In general I love tests, so maybe we’re in for a good one here.

I need no justification of why tests are good.

dbt test runs tests

Two kinds of tests here.

That list of generic tests is pretty obvious what they all do aside relationships, this one asserts that the unique values in a column each exist in another column of another table.

You can write your own generic tests, but I’m not yet allowed to know how. The course confines me. A prison of information.

There are also packages for more tests you can get (lets gooooo)

You can see how the test has been compiled into sql in the logs of a test after you run it.

Singular Tests

After seeing a demo of a singular test, it looks like the idea is:

Where can you apply tests?

It feels like tests of a column on a model, could be flow back to a test on the source… I wonder if that is a feature of some sort.
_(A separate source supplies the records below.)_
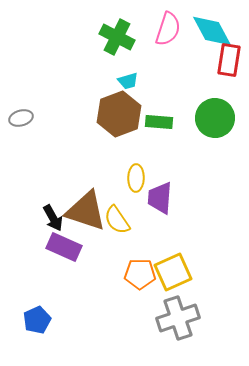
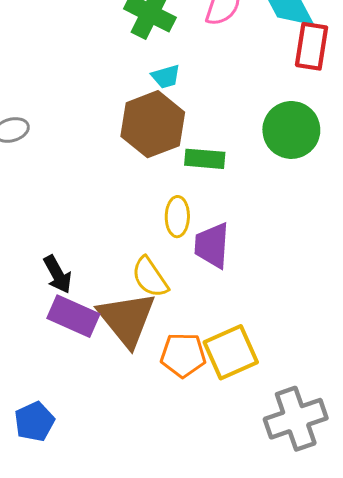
green rectangle: (159, 122) -> (205, 159), moved
brown triangle: (86, 211) -> (127, 319), moved, turned 33
gray cross: (178, 318) -> (296, 419), moved

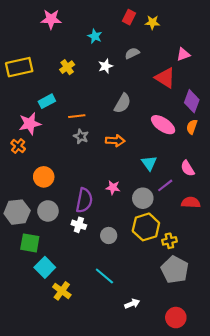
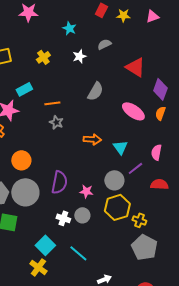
pink triangle: (183, 54) -> (152, 16), moved
orange arrow: (115, 141) -> (92, 139), moved
pink semicircle: (188, 168) -> (156, 152), turned 42
pink star: (113, 188) -> (86, 191), moved
gray circle: (48, 211) -> (25, 192), size x1.4
white cross: (79, 225) -> (63, 218), moved
yellow cross: (169, 241) -> (139, 220), turned 32
cyan square: (45, 267) -> (45, 245), moved

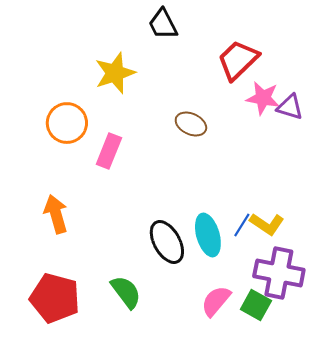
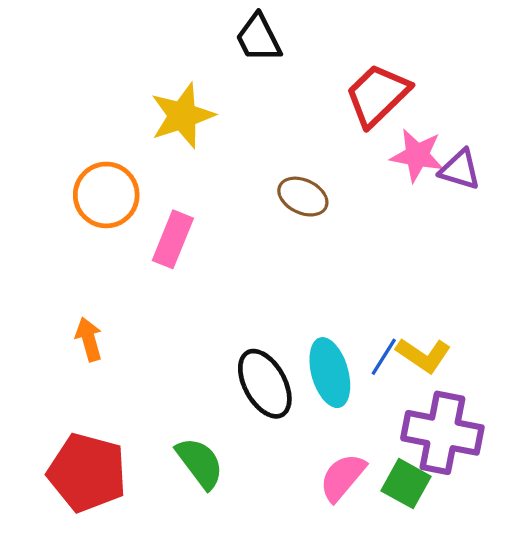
orange arrow: (56, 214) -> (89, 339), size x0.7

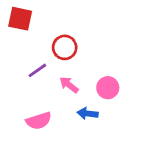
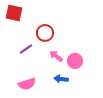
pink arrow: (69, 85) -> (56, 56), moved

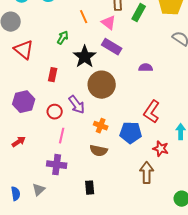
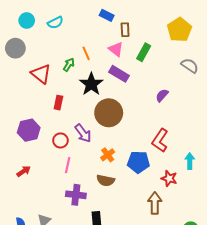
green rectangle: (139, 13) -> (144, 52), moved
orange line: (84, 17) -> (86, 53), moved
red triangle: (24, 50) -> (41, 74), moved
purple semicircle: (146, 68) -> (162, 95), moved, turned -48
orange cross: (101, 126) -> (108, 155), turned 32
purple cross: (57, 165) -> (76, 195), moved

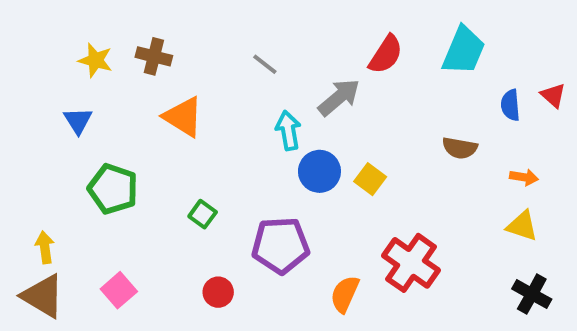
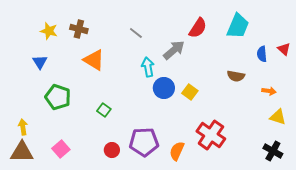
yellow triangle: (522, 226) -> (278, 117), moved
purple pentagon: (281, 245) -> (144, 142), moved
brown triangle: (43, 296) -> (22, 152), turned -30

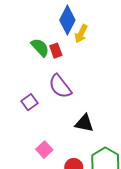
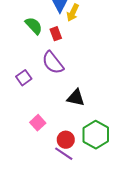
red rectangle: (56, 51) -> (56, 34), moved

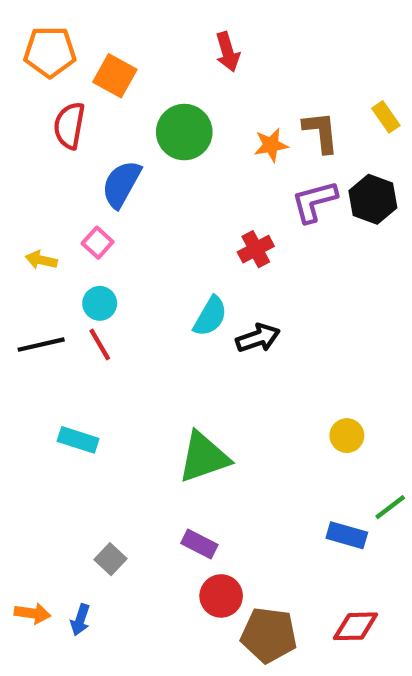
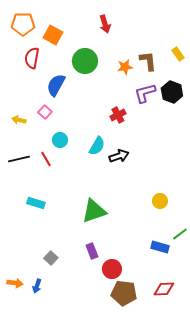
cyan circle: (100, 303) -> (60, 140), moved
purple rectangle: (199, 544) -> (92, 251), turned 42
red circle: (221, 596) -> (112, 269), moved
Looks like testing a source is a bit of a different command to run that testing models, like tests were made for models and adapted for sources too. dbt test --select <model_name> or dbt test --select source: <source_name>

When does testing apply?

Testing applies after models have been built. So you need a way to run a model before you can test it. If you just run dbt run to build all the models and then you run dbt test to test all the models, you may be running and testing downstream models that have a failure upstream. Introducting dbt build.

Building will test sources, then run the first set of models, then test those models, then run the next ones, etc, working through the DAG.

What happens if a failure occurs upstream?

Models downstream are skipped (i.e. not run) (but I think some of the deploy config maybe alter this).